During the 1 st Session of the 109 th Congress the "Living Organ Donor Tax Credit Act of 2005" was introduced in the House of Representatives. The bill proposes to amend the Internal Revenue Code of 1986 to include a nonrefundable personal tax credit for the financial costs of living donation. The credit would cover un-reimbursed costs related to the process of donation, offering a tax credit up to a maximum amount of $5,000. Eligible expenses include the costs of transportation, lodging, and any wages lost during the transplantation process. The credit would only be given if an organ is actually removed.

The practical aim of such a policy is to reduce the financial impediments to living organ donation. For most people, living without pay and paying for the travel and lodging expenses connected to donation are serious burdens, making donation difficult and, in some cases, impossible.

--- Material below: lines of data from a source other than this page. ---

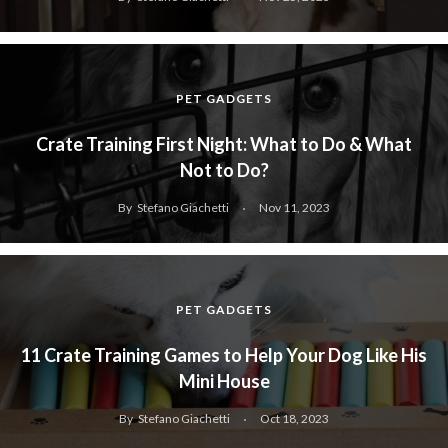
PET GADGETS
Crate Training First Night: What to Do & What
Not to Do?
By
Stefano Giachetti
Nov 11, 2023
PET GADGETS
11 Crate Training Games to Help Your Dog Like His
Mini House
By
Stefano Giachetti
Oct 18, 2023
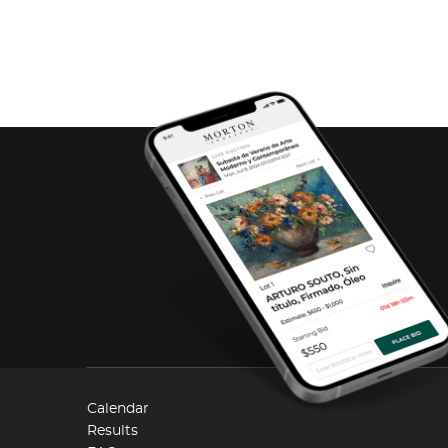
Calendar
Results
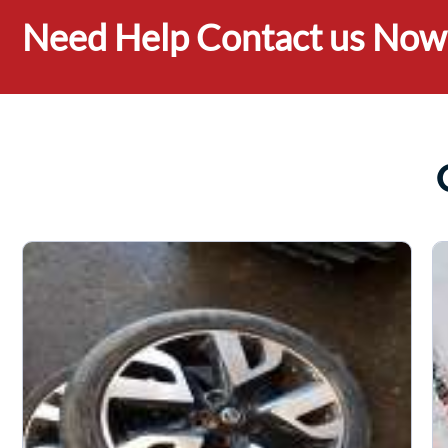
Need Help Contact us Now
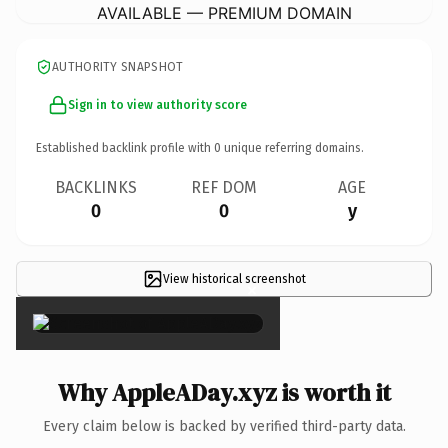
AVAILABLE — PREMIUM DOMAIN
AUTHORITY SNAPSHOT
Sign in to view authority score
Established backlink profile with
0
unique referring domains.
BACKLINKS
REF DOM
AGE
0
0
y
View historical screenshot
×
Why AppleADay.xyz is worth it
Every claim below is backed by verified third-party data.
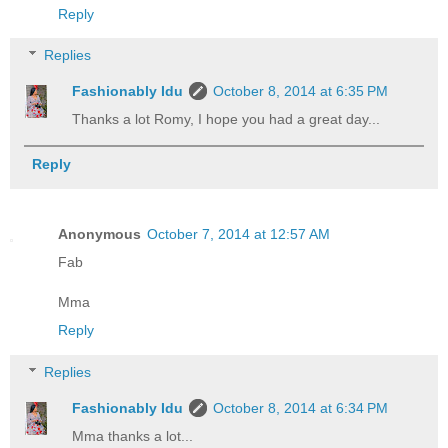
Reply
Replies
Fashionably Idu
October 8, 2014 at 6:35 PM
Thanks a lot Romy, I hope you had a great day...
Reply
Anonymous
October 7, 2014 at 12:57 AM
Fab
Mma
Reply
Replies
Fashionably Idu
October 8, 2014 at 6:34 PM
Mma thanks a lot...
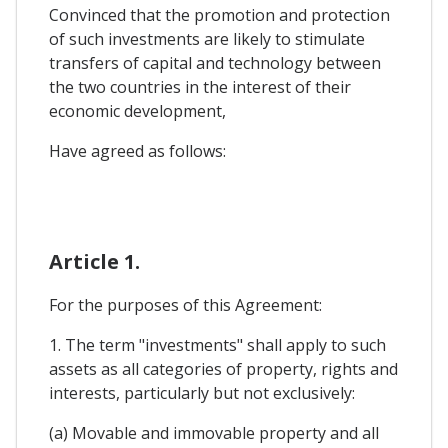
Convinced that the promotion and protection
of such investments are likely to stimulate
transfers of capital and technology between
the two countries in the interest of their
economic development,
Have agreed as follows:
Article 1.
For the purposes of this Agreement:
1. The term "investments" shall apply to such
assets as all categories of property, rights and
interests, particularly but not exclusively:
(a) Movable and immovable property and all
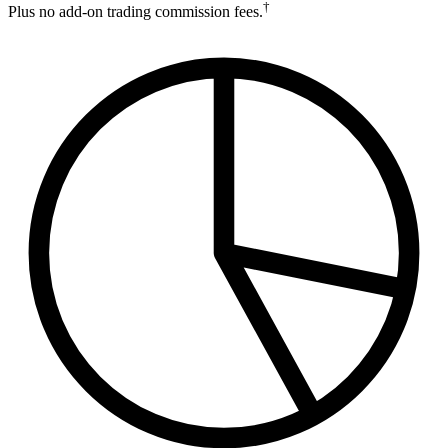
†
Plus no add-on trading commission fees.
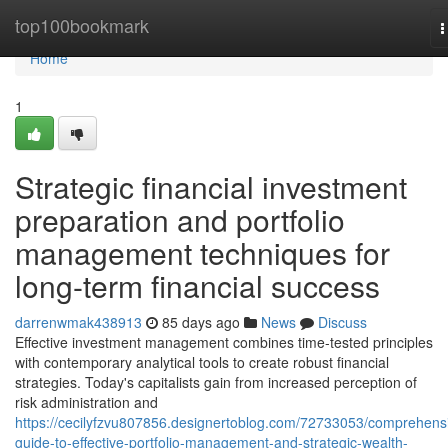
Home
top100bookmark
T
n
Home
1
Strategic financial investment
preparation and portfolio
management techniques for
long-term financial success
darrenwmak438913
85 days ago
News
Discuss
Effective investment management combines time-tested principles
with contemporary analytical tools to create robust financial
strategies. Today's capitalists gain from increased perception of
risk administration and
https://cecilyfzvu807856.designertoblog.com/72733053/comprehens
guide-to-effective-portfolio-management-and-strategic-wealth-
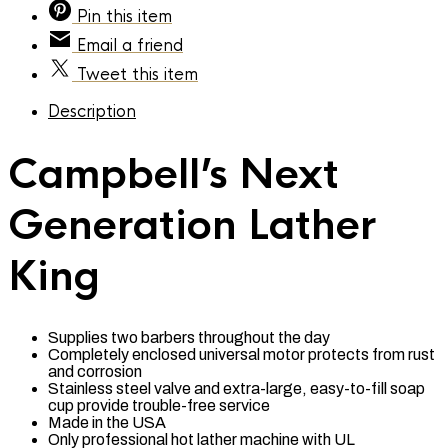
Pin
this item
Email
a friend
Tweet
this item
Description
Campbell’s Next
Generation Lather
King
Supplies two barbers throughout the day
Completely enclosed universal motor protects from rust
and corrosion
Stainless steel valve and extra-large, easy-to-fill soap
cup provide trouble-free service
Made in the USA
Only professional hot lather machine with UL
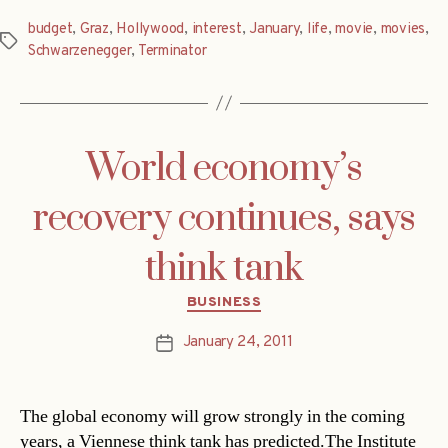
budget
,
Graz
,
Hollywood
,
interest
,
January
,
life
,
movie
,
movies
,
Tags
Schwarzenegger
,
Terminator
World economy’s
recovery continues, says
think tank
Categories
BUSINESS
January 24, 2011
Post
date
The global economy will grow strongly in the coming
years, a Viennese think tank has predicted.The Institute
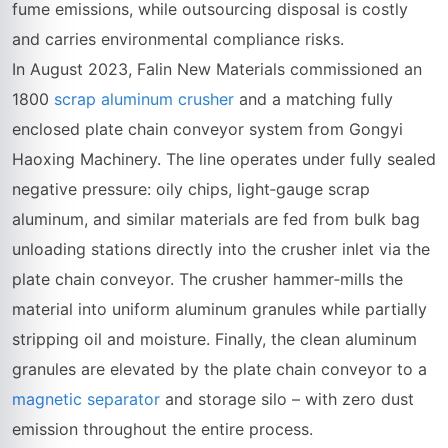
fume emissions, while outsourcing disposal is costly
and carries environmental compliance risks.
In August 2023, Falin New Materials commissioned an
1800
scrap aluminum crusher
and a matching fully
enclosed plate chain conveyor system from Gongyi
Haoxing Machinery. The line operates under fully sealed
negative pressure: oily chips, light‑gauge scrap
aluminum, and similar materials are fed from bulk bag
unloading stations directly into the crusher inlet via the
plate chain conveyor. The crusher hammer‑mills the
material into uniform aluminum granules while partially
stripping oil and moisture. Finally, the clean aluminum
granules are elevated by the plate chain conveyor to a
magnetic separator
and storage silo – with zero dust
emission throughout the entire process.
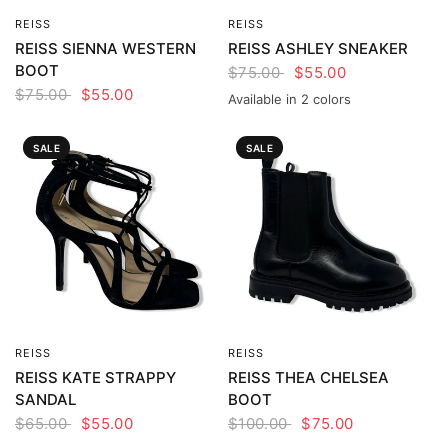
REISS
REISS
QUICK VIEW
QUICK VIEW
REISS SIENNA WESTERN
REISS ASHLEY SNEAKER
BOOT
$75.00
$55.00
$75.00
$55.00
Available in 2 colors
White
Pink
SALE
SALE
REISS
REISS
QUICK VIEW
QUICK VIEW
REISS KATE STRAPPY
REISS THEA CHELSEA
SANDAL
BOOT
$65.00
$55.00
$100.00
$75.00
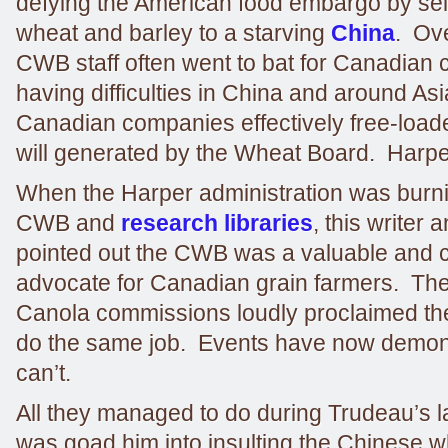
defying the American food embargo by se
wheat and barley to a starving
China
. Ove
CWB staff often went to bat for Canadian
having difficulties in China and around As
Canadian companies effectively free-load
will generated by the Wheat Board. Harper k
When the Harper administration was burn
CWB and
research libraries
, this writer
pointed out the CWB was a valuable and c
advocate for Canadian grain farmers. The
Canola commissions loudly proclaimed the
do the same job. Events have now demon
can’t.
All they managed to do during Trudeau’s la
was goad him into insulting the Chinese wh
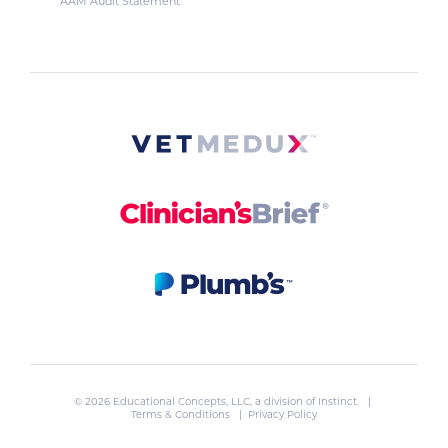
AAM Audit Statement
© 2026 Educational Concepts, LLC, a division of
Instinct
. |
Terms & Conditions
|
Privacy Policy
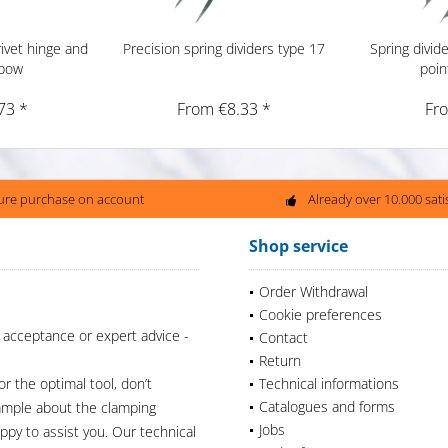
ivet hinge and
Precision spring dividers type 17
Spring divid
 bow
poin
73 *
From €8.33 *
Fr
ure purchase on account
Already over 10.000 sat
Shop service
Order Withdrawal
Cookie preferences
 acceptance or expert advice -
Contact
Return
or the optimal tool, don’t
Technical informations
Catalogues and forms
xample about the clamping
Jobs
appy to assist you. Our technical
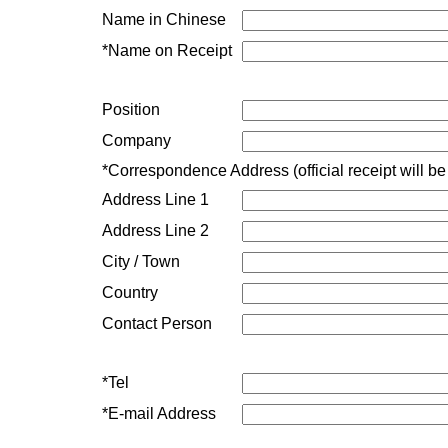
Name in Chinese
*Name on Receipt
Position
Company
*Correspondence Address (official receipt will be
Address Line 1
Address Line 2
City / Town
Country
Contact Person
*
Tel
*
E-mail Address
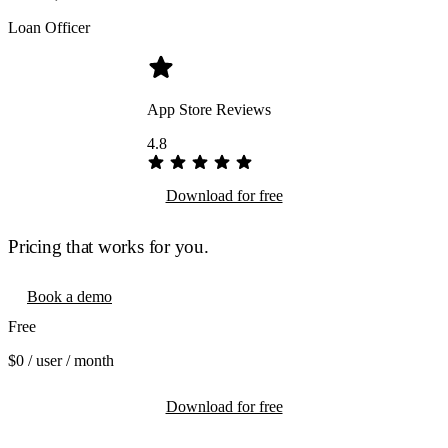
Loan Officer
App Store Reviews
4.8
Download for free
Pricing that works for you.
Book a demo
Free
$0
/ user / month
Download for free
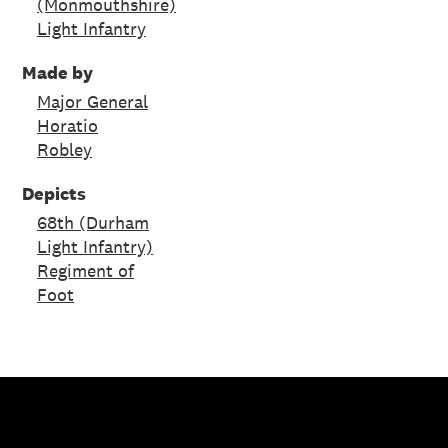
(Monmouthshire)
Light Infantry
Made by
Major General
Horatio
Robley
Depicts
68th (Durham
Light Infantry)
Regiment of
Foot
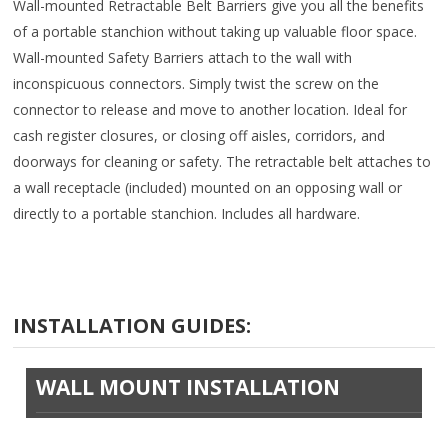
Wall-mounted Retractable Belt Barriers give you all the benefits
of a portable stanchion without taking up valuable floor space.
Wall-mounted Safety Barriers attach to the wall with
inconspicuous connectors. Simply twist the screw on the
connector to release and move to another location. Ideal for
cash register closures, or closing off aisles, corridors, and
doorways for cleaning or safety. The retractable belt attaches to
a wall receptacle (included) mounted on an opposing wall or
directly to a portable stanchion. Includes all hardware.
INSTALLATION GUIDES:
WALL MOUNT INSTALLATION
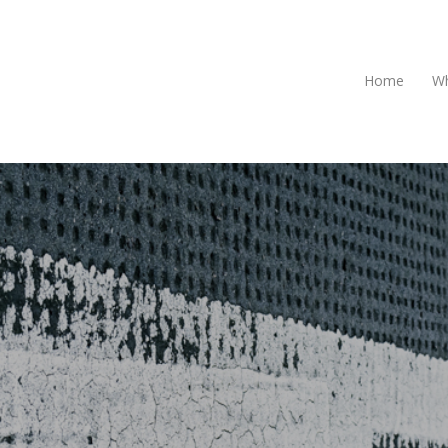
Home
Wh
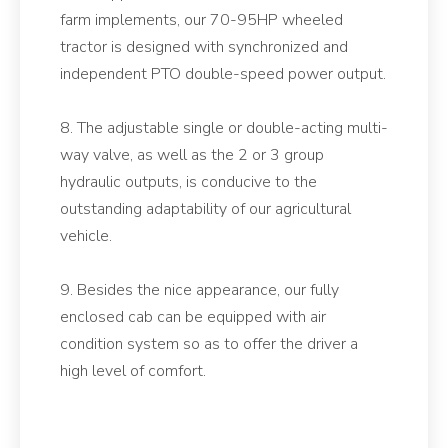
farm implements, our 70-95HP wheeled
tractor is designed with synchronized and
independent PTO double-speed power output.
8. The adjustable single or double-acting multi-
way valve, as well as the 2 or 3 group
hydraulic outputs, is conducive to the
outstanding adaptability of our agricultural
vehicle.
9. Besides the nice appearance, our fully
enclosed cab can be equipped with air
condition system so as to offer the driver a
high level of comfort.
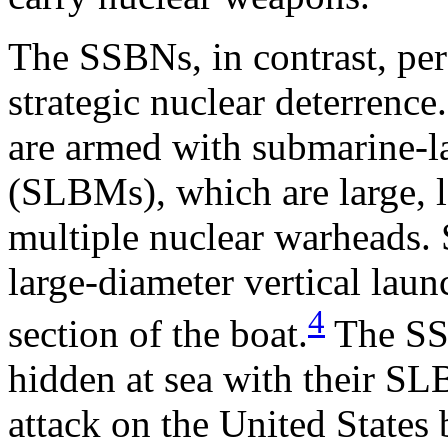
The SSBNs, in contrast, per
strategic nuclear deterrenc
are armed with submarine-la
(SLBMs), which are large, 
multiple nuclear warheads
large-diameter vertical laun
4
section of the boat.
The SSB
hidden at sea with their SLB
attack on the United States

A policy of reimbursement for expenses, using tax credits, would help generous donors to be generous by easing the direct financial costs of their act of organ gifting. Such reimbursement is not an incentive to donate or a form of payment for donating, but a way of ensuring that donation does not lead to economic problems or even temporary impoverishment for donors.

A policy of tax credits has certain specific advantages. It employs an existing tax mechanism as the means of reimbursement. It works within existing law on organ transplantation, requiring no alteration of the valuable consideration statute. It focuses on specific expenses rather than offering a general reimbursement. And, it both protects organ donors and promotes organ donation in a way that is entirely consistent with the ethical framework that governs the current system. In light of these advantages, such a policy would provide assistance to those who "give the gift of life" by giving of themselves, quite literally, to help another in need. And, inasmuch as it expands the number of donors and thus reduces the number of patients on dialysis, the economic positives might outweigh the economic costs of such a policy.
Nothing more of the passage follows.